Studies show nearly 75 percent of the workforce is disengaged or actively disengaged.

Studies show nearly 75 percent of the workforce is disengaged or actively disengaged.

I really don’t remember if this is what he said exactly. It doesn’t matter. It is what everyone says.

Later we went down to his production floor. He walked up beside someone and gave him a pat on the shoulder. ‘Bob’ was on the employee’s name badge. The look on Bob’s face was the look someone may give the IRS when they come to your door.

“Bob,” said the CEO. “How’s it going?”

In the recesses of Bob’s mind, a small man was searching through a complex set of files to find the right answer. “Fine,” he said. Bob was, however, far from fine. If he had ever seen this CEO before, it was because he was about to receive discipline for too many bathroom breaks.

“Open door policy could be true,” I thought. “As long as he’s referring to the exit door.”

The sad thing is the CEO was not lying to me. His answer was based on a common delusion. Most leaders want to believe that they have engaged employees, are approachable and provide great service. That is a nice thought that helps us sleep. But reality is another thing.

Here’s reality: Nearly one-third of all employees are fully disengaged . That means they have a negative commitment to the workplace. They gossip, avoid responsibility and work against the fabric of the organization. So if most everyone believes they have a great culture, yet 75 percent of the workforce is disengaged or actively disengaged, then what is going on?

The process of focusing on and improving culture is a fact-finding and fact-facing process. I wrote about Kolbeco’s journey in Small Business Monthly before I started working here. There are a plethora of resources that make the case for increasing employee engagement and several libraries of knowledge that outline how to change it for the better.

The Doederlein Effect

But, my contribution to the idea of a more engaged workplace comes in an unlikely form – the father of one of my closest friends. Dr. Arthur Doederlein, a professor at Northern Illinois University, was one of the most unique individuals I’ve ever known, and the world lost him about a year ago.

I met him when I was 15 years old, and one of our first discussions revolved around the business of mowing his spacious yard. I recall he was particular about it needing to be push mowed, and he required certain grass patterns. I took it on as a somewhat regular gig.

I don’t remember much about the yard mowing or the work or how much it paid. What I remember well are the conversations that he and I would often have just outside his back door. Standing there and sweating with soda in hand, we would tackle French existentialism, conservative politics, religion and daytime television. He had an opinion on everything and was the most formidable of adversaries when it came to debate.

But something more sublime sunk in on the back porch, and I believe it to be relevant to the discussion of how to actively engage and recognize others.

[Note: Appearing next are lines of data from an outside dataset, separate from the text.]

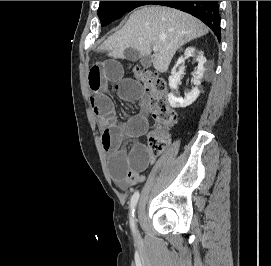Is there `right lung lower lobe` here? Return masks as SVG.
Segmentation results:
<instances>
[{
  "mask_svg": "<svg viewBox=\"0 0 271 266\" xmlns=\"http://www.w3.org/2000/svg\"><path fill=\"white\" fill-rule=\"evenodd\" d=\"M151 4L174 7L199 18L212 29L220 41L221 34L218 1H152Z\"/></svg>",
  "mask_w": 271,
  "mask_h": 266,
  "instance_id": "98d812e1",
  "label": "right lung lower lobe"
}]
</instances>
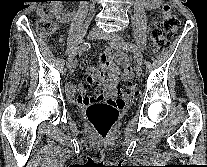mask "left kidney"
Returning a JSON list of instances; mask_svg holds the SVG:
<instances>
[{
	"mask_svg": "<svg viewBox=\"0 0 207 167\" xmlns=\"http://www.w3.org/2000/svg\"><path fill=\"white\" fill-rule=\"evenodd\" d=\"M159 1H161V0H157V2H154V3H150V1H146V2H145V6H146L148 9L157 8V7H159Z\"/></svg>",
	"mask_w": 207,
	"mask_h": 167,
	"instance_id": "1",
	"label": "left kidney"
}]
</instances>
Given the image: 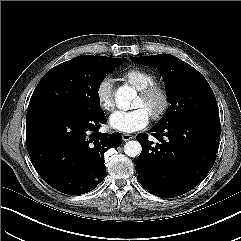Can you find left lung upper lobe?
Segmentation results:
<instances>
[{
    "label": "left lung upper lobe",
    "instance_id": "1",
    "mask_svg": "<svg viewBox=\"0 0 241 241\" xmlns=\"http://www.w3.org/2000/svg\"><path fill=\"white\" fill-rule=\"evenodd\" d=\"M130 60L158 67L163 76L171 105L157 126L190 117L219 119L218 105L210 85L188 63L170 54L130 57Z\"/></svg>",
    "mask_w": 241,
    "mask_h": 241
}]
</instances>
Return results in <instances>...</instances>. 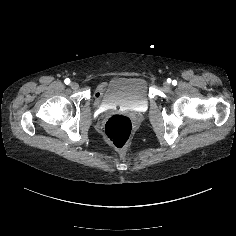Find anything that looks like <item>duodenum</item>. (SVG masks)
<instances>
[{
	"instance_id": "1",
	"label": "duodenum",
	"mask_w": 236,
	"mask_h": 236,
	"mask_svg": "<svg viewBox=\"0 0 236 236\" xmlns=\"http://www.w3.org/2000/svg\"><path fill=\"white\" fill-rule=\"evenodd\" d=\"M100 95V90H98V92L96 93V98H98Z\"/></svg>"
}]
</instances>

Since this is a blog post, I shall do my best to narrow it down to three.

Diplomacy is not kindness. Most of the other adult figures in my life at the time (besides my parents) tended to focus on building my ego. With the best of intentions, they wanted to encourage me and make me feel good about myself. I realize now that some of that is a polite form of lying. No one benefits from a frothy emotional building up. Instead, a direct approach based on turth and mutual respect yields better results. Some who knew Dr. Doederlein thought he was argumentative. I certainly thought that as an adolescent. But I now understand that his tendency to debate ideas was a form of kindness. What he was really saying was that I was worthy of debate and that he wanted to challenge my ideas, not my humanity. He was saying that I was enough as is.

Seek out hidden values. The second week that I mowed his grass, Dr. Doederlein handed me a used copy of Jean-Paul Sartre’s “Nausea.” I was 16. I had never thought of myself as a person who would understand or want to understand that level of literature. Most of my reading that summer had been Rolling Stone and…pictures in Rolling Stone. What he taught me was to look beyond what was obvious about people. He trusted his intuition enough to see something in me that maybe only a select few had seen. He unlocked a passion I did not know I had. That gives permission for me to do that same for others.

Walk in your own shoes. Dr. Doederlein was not a perfect man. He had many shortcomings. At times, he was indeed argumentative and, to describe him as stubborn, would be like saying Lindsay Lohan has a slight drinking problem. I never heard him apologize for his weaknesses. You could accept him for who he was or get lost. He was unabashedly human, and his example of living bravely inspired me to start doing the same.

This is not sage advice that Dr. Doederlein would give on creating a more connected workplace. But I believe I get along with other earthly travelers in more meaningful ways because I had the fortune to meet this one while he was still here.